Toxaphene is an insecticide that has been identified as a pollutant in the Great Lakes ecosystem. To investigate the effect of toxaphene exposure on animals, groups of rats were given toxaphene in their diet. A study reports weight gains (in grams) for rats given a low dose (4 ppm) and for control rats whose diet did not include the insecticide. The sample standard deviation for 22 female control rats was 28 g and for 18 female low-dose rats was 51 g. Does this data suggest that there is more variability in low-dose weight gains than in control weight gains? Assuming normality, carry out a test of hypotheses at significance level 0.05.

Answer 1

This data suggest that there is more variability in low-dose weight gains than in control weight gains.

Explanation:

Let
`\sigma_(1)^(2)` be the variance for the population of weight gains for rats given a low dose, and
`\sigma_(2)^(2)` the variance for the population of weight gains for control rats whose diet did not include the insecticide.

We want to test
`H_(0): \sigma_(1)^(2) = \sigma_(2)^(2)` vs
`H_(1): \sigma_(1)^(2) > \sigma_(2)^(2)`. We have that the sample standard deviation for
`n_(2) = 22` female control rats was
`s_(2) = 28` g and for
`n_(1) = 18` female low-dose rats was
`s_(1) = 51` g. So, we have observed the value

`F = (s_(1)^(2))/(s_(2)^(2)) = ((51)^(2))/((28)^(2)) = 3.3176` which comes from a F distribution with
`n_(1) - 1 = 18 - 1 = 17` degrees of freedom (numerator) and
`n_(2) - 1 = 22 - 1 = 21` degrees of freedom (denominator).

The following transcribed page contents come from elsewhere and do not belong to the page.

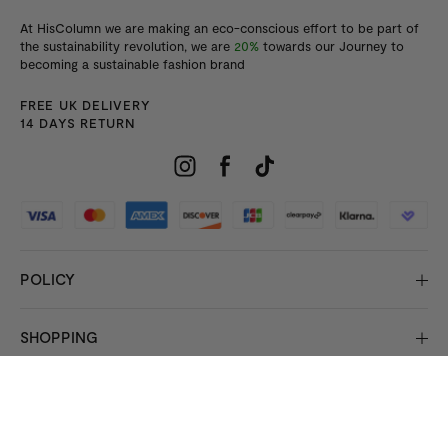
At HisColumn we are making an eco-conscious effort to be part of
the sustainability revolution, we are
20%
towards our Journey to
becoming a sustainable fashion brand
FREE UK DELIVERY
14 DAYS RETURN
POLICY
SHOPPING
INFORMATION
© 2026 Copyright HisColumn
All rights reserved.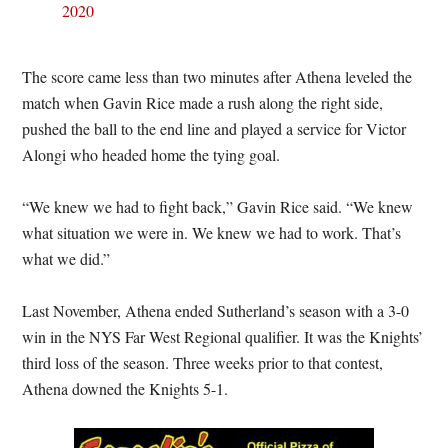
2020
The score came less than two minutes after Athena leveled the
match when Gavin Rice made a rush along the right side,
pushed the ball to the end line and played a service for Victor
Alongi who headed home the tying goal.
“We knew we had to fight back,” Gavin Rice said. “We knew
what situation we were in. We knew we had to work. That’s
what we did.”
Last November, Athena ended Sutherland’s season with a 3-0
win in the NYS Far West Regional qualifier. It was the Knights’
third loss of the season. Three weeks prior to that contest,
Athena downed the Knights 5-1.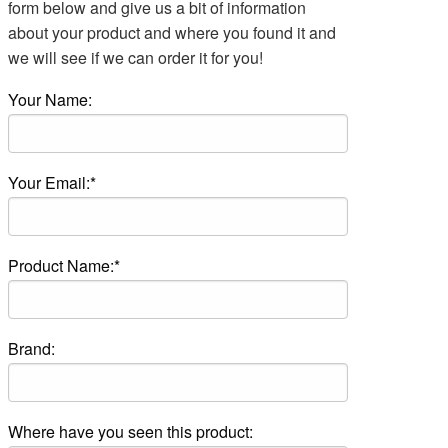
form below and give us a bit of information
about your product and where you found it and
we will see if we can order it for you!
Your Name:
Your Email:*
Product Name:*
Brand:
Where have you seen this product:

As we want carry out a test of hypothesis at the significance level of 0.05, we should find the 95th quantile of the F distribution with 17 and 21 degrees of freedom, this value is 2.1389. The rejection region is given by {F > 2.1389}, because the observed value is 3.3176 > 2.1389, we reject the null hypothesis. So, this data suggest that there is more variability in low-dose weight gains than in control weight gains.